**Exercise instructions**
From the line with "EDITOR'S PICK" to the line with "Kebakaran di Sei Musam", output every line below exactly, both ends included. Skip the pictures.

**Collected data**

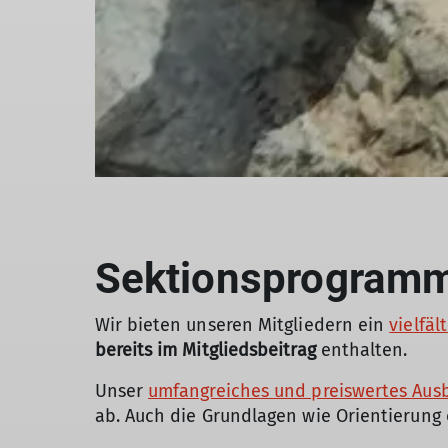
Sektionsprogram
Wir bieten unseren Mitgliedern ein
vielfä
bereits im Mitgliedsbeitrag
enthalten.
Unser
umfangreiches und preiswertes Aus
ab. Auch die Grundlagen wie Orientierung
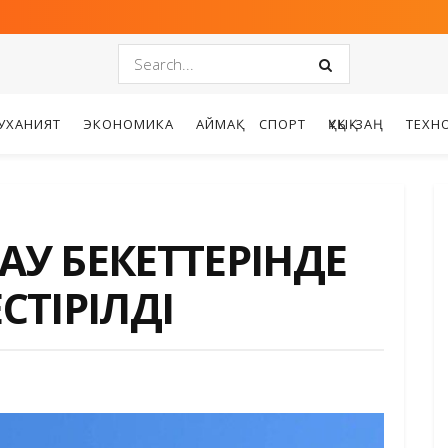
УХАНИЯТ
ЭКОНОМИКА
АЙМАҚ
СПОРТ
ҚҰҚЫҚ-ЗАҢ
ТЕХН
У БЕКЕТТЕРІНДЕ
СТІРІЛДІ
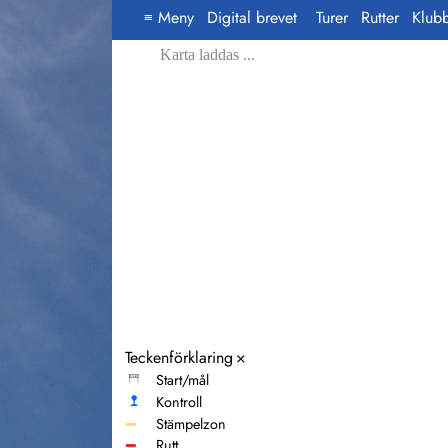
Meny
Digital brevet
Turer
Rutter
Klub
≡
Karta laddas ...
Teckenförklaring
×
Start/mål
Kontroll
━
Stämpelzon
━
Rutt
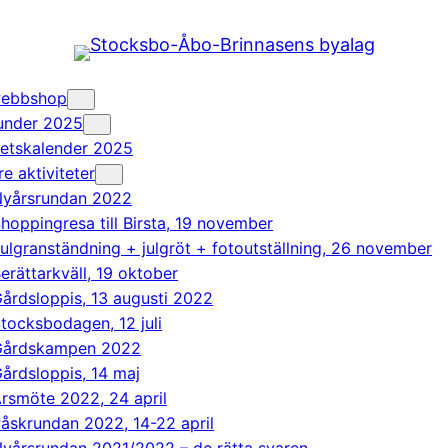
 webbshop
 under 2025
tetskalender 2025
re aktiviteter
yårsrundan 2022
hoppingresa till Birsta, 19 november
ulgranständning + julgröt + fotoutställning, 26 november
erättarkväll, 19 oktober
årdsloppis, 13 augusti 2022
tocksbodagen, 12 juli
Gårdskampen 2022
årdsloppis, 14 maj
rsmöte 2022, 24 april
åskrundan 2022, 14-22 april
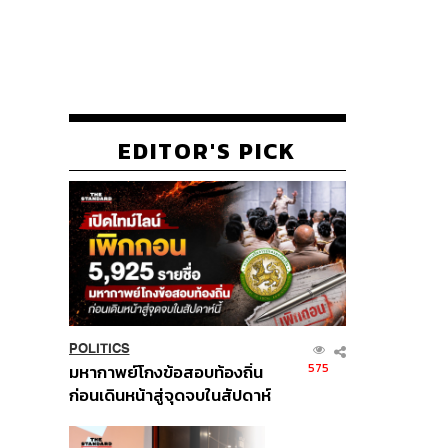
EDITOR'S PICK
POLITICS
575
มหากาพย์โกงข้อสอบท้องถิ่น
ก่อนเดินหน้าสู่จุดจบในสัปดาห์
นี้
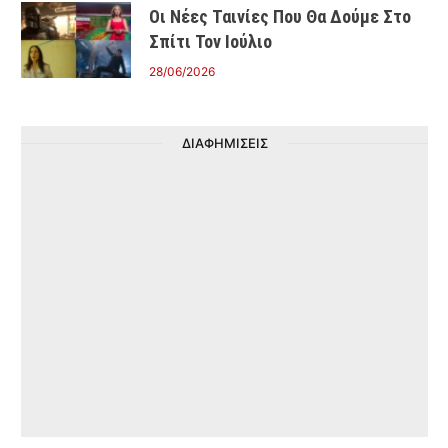
Οι Νέες Ταινίες Που Θα Δούμε Στο
Σπίτι Τον Ιούλιο
28/06/2026
ΔΙΑΦΗΜΙΣΕΙΣ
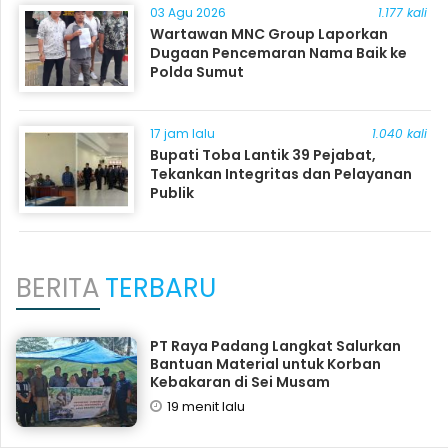
03 Agu 2026
1.177 kali
Wartawan MNC Group Laporkan
Dugaan Pencemaran Nama Baik ke
Polda Sumut
17 jam lalu
1.040 kali
Bupati Toba Lantik 39 Pejabat,
Tekankan Integritas dan Pelayanan
Publik
BERITA
TERBARU
PT Raya Padang Langkat Salurkan
Bantuan Material untuk Korban
Kebakaran di Sei Musam
19 menit lalu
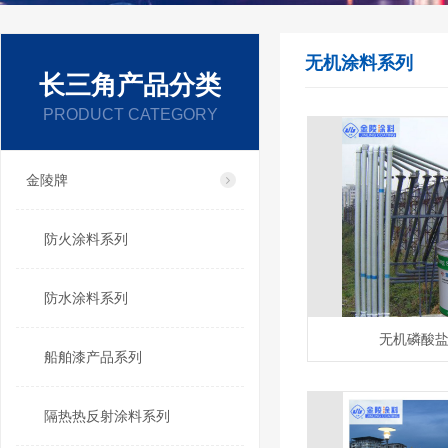
无机涂料系列
长三角产品分类
PRODUCT CATEGORY
金陵牌
防火涂料系列
防水涂料系列
无机磷酸
船舶漆产品系列
隔热热反射涂料系列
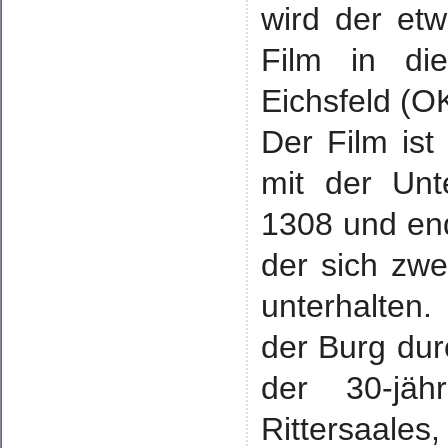
wird der etw
Film in di
Eichsfeld (O
Der Film ist 
mit der Unt
1308 und end
der sich zw
unterhalten
der Burg dur
der 30-jäh
Rittersaales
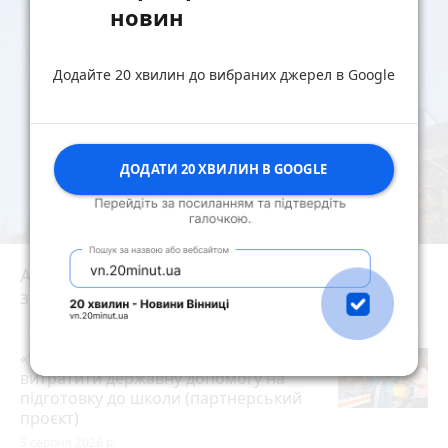
новин
Додайте 20 хвилин до вибраних джерел в Google
ДОДАТИ 20 ХВИЛИН В GOOGLE
АРМА шукала управителя, але «Bogun City»
знову будують. Як це стало можливим?
play_circle_filled
«Пакунок школяра»: де у Вінниці
витратити державну допомогу на
підготовку до школи (партнерський
проєкт)
3 серпня 2026 р.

**Written response**
EDITOR'S PICK
POLITICS
575
มหากาพย์โกงข้อสอบท้องถิ่น
ก่อนเดินหน้าสู่จุดจบในสัปดาห์
นี้
Οι Νέες Ταινίες Που Θα Δούμε Στο
Σπίτι Τον Ιούλιο
28/06/2026
ΔΙΑΦΗΜΙΣΕΙΣ
03 Agu 2026
1.177 kali
Wartawan MNC Group Laporkan
Dugaan Pencemaran Nama Baik ke
Polda Sumut
17 jam lalu
1.040 kali
Bupati Toba Lantik 39 Pejabat,
Tekankan Integritas dan Pelayanan
Publik
BERITA
TERBARU
PT Raya Padang Langkat Salurkan
Bantuan Material untuk Korban
Kebakaran di Sei Musam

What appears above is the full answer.